══ SOURCE INFORMATION
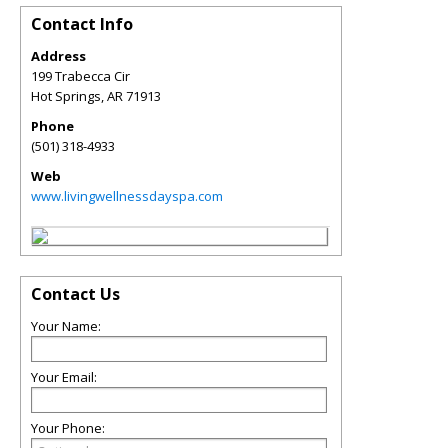
Contact Info
Address
199 Trabecca Cir
Hot Springs
,
AR
71913
Phone
(501) 318-4933
Web
www.livingwellnessdayspa.com
Contact Us
Your Name:
Your Email:
Your Phone:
════
Lines are to be repeated exactly from the one that contains "Hot Springs" through the last line of the listing, with both ends kept and no others added.

- EXERCISE ANSWER
Hot Springs
,
AR
71913
Phone
(501) 318-4933
Web
www.livingwellnessdayspa.com
Contact Us
Your Name:
Your Email:
Your Phone:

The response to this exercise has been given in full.